The
Tall Blond Man with One Black Shoe
(Le Grand blond avec une chaussure noire)
(1972)
Directed by
Yves Robert
Starring Pierre Richard, Bernard Blier, Jean Rochefort,
Alphonse Toulouse, Mireille Darc, Colette Castel, Jean Carmet
Foreign comedies
all tend to be forgotten. If they are any good, an inferior US version
is rushed into place and no one sees the original. Another part of this is the
culture gap: what is funny to a Frenchman may not seem that way in the US. The
Tall Blond Man With One Black Shoe is funny in any language.
I think it’s
because of the wide range of humor. There’s the very European reaction comedy,
where the humor is in the character’s very human reactions to situations.

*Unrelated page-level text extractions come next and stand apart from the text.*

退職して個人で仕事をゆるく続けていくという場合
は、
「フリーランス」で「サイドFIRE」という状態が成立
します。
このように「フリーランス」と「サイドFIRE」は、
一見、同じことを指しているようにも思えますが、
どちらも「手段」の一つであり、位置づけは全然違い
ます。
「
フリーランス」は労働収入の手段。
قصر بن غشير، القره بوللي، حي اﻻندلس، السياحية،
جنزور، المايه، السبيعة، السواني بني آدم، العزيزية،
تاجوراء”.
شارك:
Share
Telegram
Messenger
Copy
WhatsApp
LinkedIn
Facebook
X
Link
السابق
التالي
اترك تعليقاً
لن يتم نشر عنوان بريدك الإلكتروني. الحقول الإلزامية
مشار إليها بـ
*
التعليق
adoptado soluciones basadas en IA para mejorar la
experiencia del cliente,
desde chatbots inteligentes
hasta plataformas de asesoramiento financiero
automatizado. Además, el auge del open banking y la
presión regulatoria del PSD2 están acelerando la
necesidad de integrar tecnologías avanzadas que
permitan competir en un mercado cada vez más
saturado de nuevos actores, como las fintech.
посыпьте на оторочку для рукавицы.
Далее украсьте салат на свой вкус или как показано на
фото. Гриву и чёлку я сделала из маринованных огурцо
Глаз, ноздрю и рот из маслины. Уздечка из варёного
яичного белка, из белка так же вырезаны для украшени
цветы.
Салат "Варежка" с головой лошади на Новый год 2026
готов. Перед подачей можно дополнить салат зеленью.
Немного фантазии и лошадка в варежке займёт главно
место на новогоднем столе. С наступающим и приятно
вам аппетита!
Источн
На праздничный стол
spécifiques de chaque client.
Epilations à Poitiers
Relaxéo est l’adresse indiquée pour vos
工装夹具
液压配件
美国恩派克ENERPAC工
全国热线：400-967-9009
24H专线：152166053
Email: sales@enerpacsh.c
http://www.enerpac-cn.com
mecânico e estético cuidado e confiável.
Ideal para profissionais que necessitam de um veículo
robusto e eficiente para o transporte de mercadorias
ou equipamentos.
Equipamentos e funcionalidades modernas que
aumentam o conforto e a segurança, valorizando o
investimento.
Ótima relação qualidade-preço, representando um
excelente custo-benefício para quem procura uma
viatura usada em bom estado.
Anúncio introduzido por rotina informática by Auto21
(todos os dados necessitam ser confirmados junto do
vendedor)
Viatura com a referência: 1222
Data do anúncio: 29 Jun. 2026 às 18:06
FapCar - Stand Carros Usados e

There’s also some bawdy comedy and out-and-out slapstick.
I suppose this
could best be categorized as a spy spoof. Toulouse (Jean Rochfort), the head of
a spy agency, discovers his second in command, Milan (Benard Blier) is plotting
against him. In order to ferret out the plot, Toulouse pretends he has a super
secret investigator coming, and Francois (Pierre Richard) is chosen to be the
decoy solely on the basis of his footwear.
Francois is a
classical violinist, and, of course, is oblivious. Milan’s men get on the case,
bugging his apartment, watching his every move, sending a beautiful female spy (Marielle
Darc) to seduce him (so it isn’t all bad for him).
Pierre Richard is
wonderful as Francois. He is a tall, gawky actor, with wild blond hair and a
perpetually bemused look (he reminds me visually of an older, gawkier version of
Napoleon Dynamite). He is the eye of the hurricane of plots going around him,
as the two groups of spies keep trying to turn the tables on each other.
Especially good
is Jean Carmet as Maurice, Francois’s best friend. Maurice keeps stumbling upon
the spies and their work: corpses disappear, he hears his wife having sex in a
flower van (actually, the spies' listening post) Carmet’s reaction to the goings
on is one of the high points.
There was the
inevitable US remake: The Man with One Red Shoe with Tom Hanks -- not a
film that Hanks points to with pride on his resume. There was also a sequel
The Return of the Tall Blond Man With One Black Shoe, which I haven't seen,
but which seems to be well regarded.
Other than the
sequel, none of Robert's movies were particularly well known in the US. Richard
had a comedy success with Les Comperes, which also spawned an inferior US
version (Father's Day). Jean Rochefort was a major European star, and,
unfortunately, didn’t star in
The Man Who Killed Don
Quixote.
So don't let the
subtitles put you off: this is a film worth seeking out.